%%

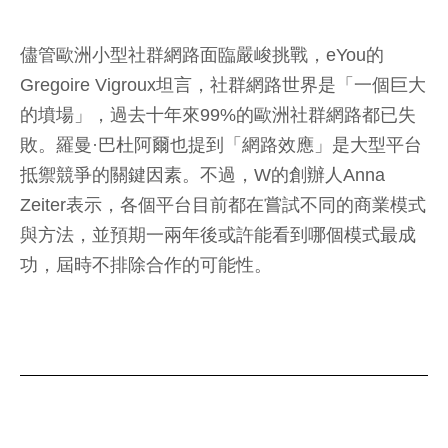
儘管歐洲小型社群網路面臨嚴峻挑戰，eYou的
Gregoire Vigroux坦言，社群網路世界是「一個巨大
的墳場」，過去十年來99%的歐洲社群網路都已失
敗。羅曼·巴杜阿爾也提到「網路效應」是大型平台
抵禦競爭的關鍵因素。不過，W的創辦人Anna
Zeiter表示，各個平台目前都在嘗試不同的商業模式
與方法，並預期一兩年後或許能看到哪個模式最成
功，屆時不排除合作的可能性。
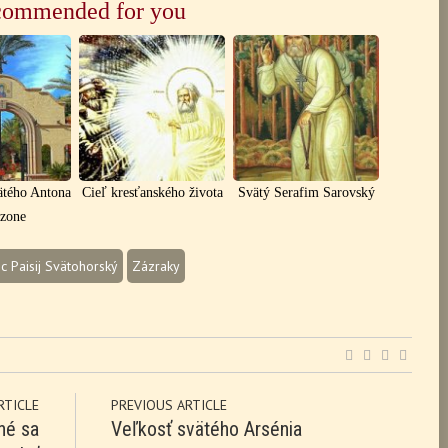
ommended for you
ätého Antona
Cieľ kresťanského života
Svätý Serafim Sarovský
izone
c Paisij Svätohorský
Zázraky
RTICLE
PREVIOUS ARTICLE
né sa
Veľkosť svätého Arsénia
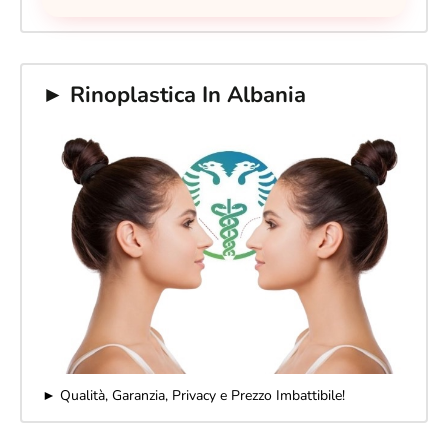
► Rinoplastica In Albania
► Qualità, Garanzia, Privacy e Prezzo Imbattibile!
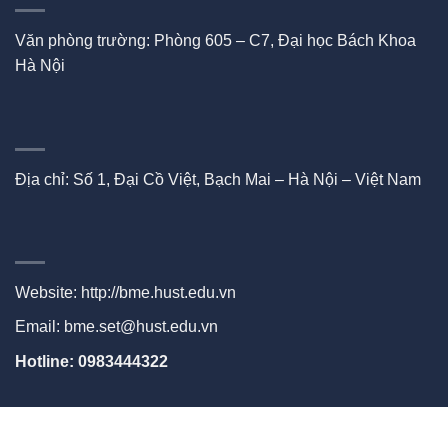
Văn phòng trường: Phòng 605 – C7, Đại học Bách Khoa
Hà Nội
Địa chỉ: Số 1, Đại Cồ Việt, Bạch Mai – Hà Nội – Việt Nam
Website:
http://bme.hust.edu.vn
Email: bme.set@hust.edu.vn
Hotline: 0983444322
ABOUT
CONTACT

%%

*Task item*. Every line in the records that holds the word "hust" should be copied into the answer.

*Result of this task*.
http://bme.hust.edu.vn
Email: bme.set@hust.edu.vn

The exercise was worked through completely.